>>>
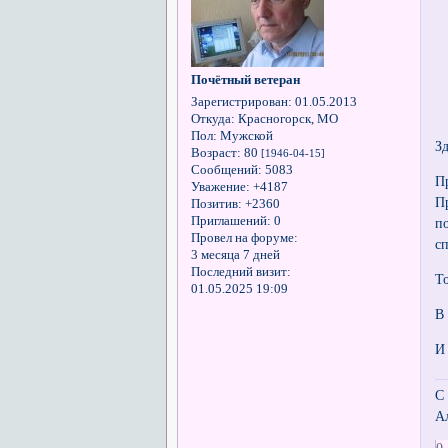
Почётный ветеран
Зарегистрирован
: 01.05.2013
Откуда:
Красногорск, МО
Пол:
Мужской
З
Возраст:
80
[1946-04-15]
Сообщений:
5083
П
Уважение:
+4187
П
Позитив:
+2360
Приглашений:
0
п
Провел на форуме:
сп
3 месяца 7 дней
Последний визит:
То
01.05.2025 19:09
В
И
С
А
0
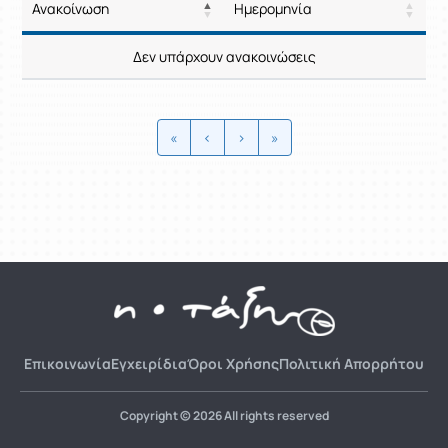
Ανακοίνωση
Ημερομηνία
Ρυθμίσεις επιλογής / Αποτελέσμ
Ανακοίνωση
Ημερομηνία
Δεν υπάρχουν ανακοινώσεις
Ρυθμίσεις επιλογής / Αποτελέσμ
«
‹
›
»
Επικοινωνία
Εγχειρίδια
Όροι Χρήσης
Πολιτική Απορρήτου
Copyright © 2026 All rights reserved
<<<
>>>
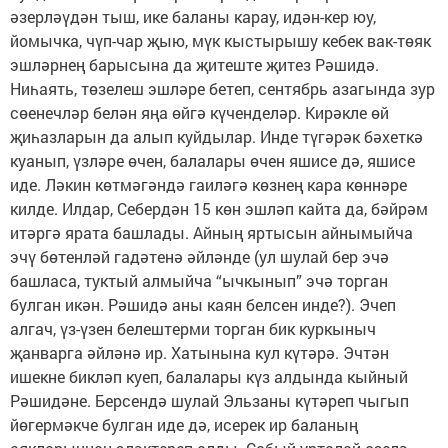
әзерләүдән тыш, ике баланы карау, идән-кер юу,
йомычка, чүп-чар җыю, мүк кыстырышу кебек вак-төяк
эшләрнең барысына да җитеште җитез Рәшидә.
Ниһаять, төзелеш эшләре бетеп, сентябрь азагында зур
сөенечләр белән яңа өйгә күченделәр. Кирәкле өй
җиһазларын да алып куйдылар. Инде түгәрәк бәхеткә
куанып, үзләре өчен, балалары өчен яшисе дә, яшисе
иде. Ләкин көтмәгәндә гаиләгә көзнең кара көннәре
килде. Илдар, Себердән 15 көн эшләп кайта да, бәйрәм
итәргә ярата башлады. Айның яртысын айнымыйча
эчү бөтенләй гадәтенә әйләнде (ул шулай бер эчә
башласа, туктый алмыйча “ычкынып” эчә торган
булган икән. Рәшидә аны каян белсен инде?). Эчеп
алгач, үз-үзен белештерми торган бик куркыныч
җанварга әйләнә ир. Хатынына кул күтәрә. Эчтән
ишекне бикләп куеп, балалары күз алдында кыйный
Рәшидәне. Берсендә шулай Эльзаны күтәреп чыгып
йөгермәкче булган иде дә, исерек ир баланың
<<<
> [EXERCISE DETAILS]: What is needed is the number of lines above that include the string "булган", and nothing else.

> [RESULT OF THIS EXERCISE]: 2